Сначала я услышала звук, а потом, очень далеко, в просвете разредившихся деревьев я увидела двигающуюся темную точку. Машина. Я попробовала прибавить шагу и не сразу поняла, что напрасно. Она двигалась параллельно зубчатой кромке леса вдалеке. Она ехала не ко мне и не от меня, она ехала мимо. Но ехала! Значит, есть шанс, что там еще кто-нибудь поедет.

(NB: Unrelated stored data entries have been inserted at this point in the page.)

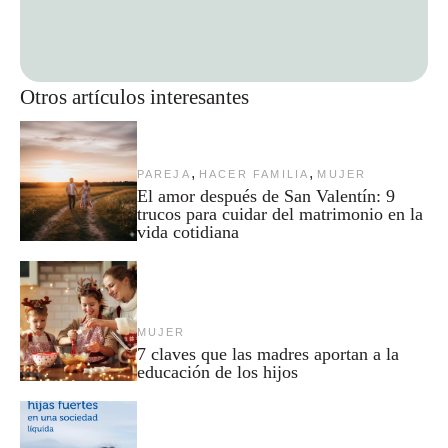
Otros artículos interesantes
,
,
PAREJA
HACER FAMILIA
MUJER
El amor después de San Valentín: 9
trucos para cuidar del matrimonio en la
vida cotidiana
MUJER
7 claves que las madres aportan a la
educación de los hijos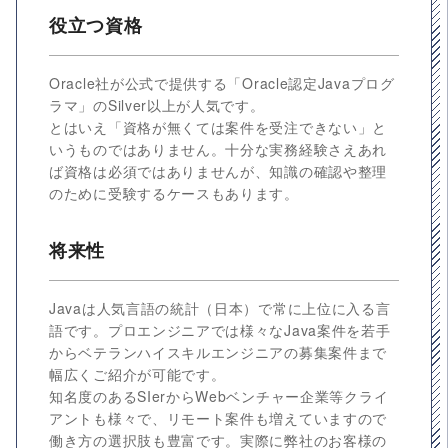
役立つ資格
Oracle社が公式で提供する「Oracle認定Javaプログ
ラマ」のSilver以上が人気です。
とはいえ「資格が無くては案件を受注できない」と
いうものではありません。十分な実務経験さえあれ
ば資格は必須ではありませんが、知識の確認や整理
のために受験するケースもあります。
将来性
Javaは人気言語の統計（日本）で常に上位に入る言
語です。プロエンジニアでは様々なJava案件を若手
からベテランハイスキルエンジニアの募集案件まで
幅広くご紹介が可能です。
知名度のあるSIerからWebベンチャー企業等クライ
アントも様々で、リモート案件も増えていますので
働き方の選択肢も豊富です。実際に弊社のお客様の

Через поле, на которое я, оказывается, вышла, идти было труднее. Я уже устала, и не было деревьев, на которые можно опираться. Постепенно растекалась и жгла мерзкая боль по всей груди. Почему так болит грудь? Это болит и печет сердце? Но в голове стучала и толкала меня вперед та детская песенка. «Мы едем. Едем! Едем…» Шаг, еще два и еще, и еще… Я заставляла себя вспоминать слова дальше, но кроме «счастливые друзья!» – ничего не помнила.
С друзьями так не поступают. Не выпихивают их в ночь, особенно если эти друзья одеты в короткое весеннее пальто, тонкие колготки и легкие сапожки на высоких каблуках. Если эти друзья привлекают внимание очень страшных существ, выползающих на улицу далеко за полночь. Эти существа садятся за руль таких же страшных машин, старых, родившихся еще при советской власти, с темными стеклами, с кривыми, много раз перебитыми номерами, плохо закрывающимися дверьми и драными, вонючими салонами. Существа колесят по городу, выискивая себе подруг в тонких колготках, с глупыми глазами, беспомощных и ласковых. Или неласковых, кому как больше нравится.
Я зря стала думать – что было, что будет. На это ушли последние силы как раз тогда, когда оставалось метров тридцать до дороги. По которой, кстати, пока никто больше не проезжал.
Горячая приторная волна стала подниматься из живота, заполняя все горло, переливаясь в голову. Просто невыносимо пекло в груди.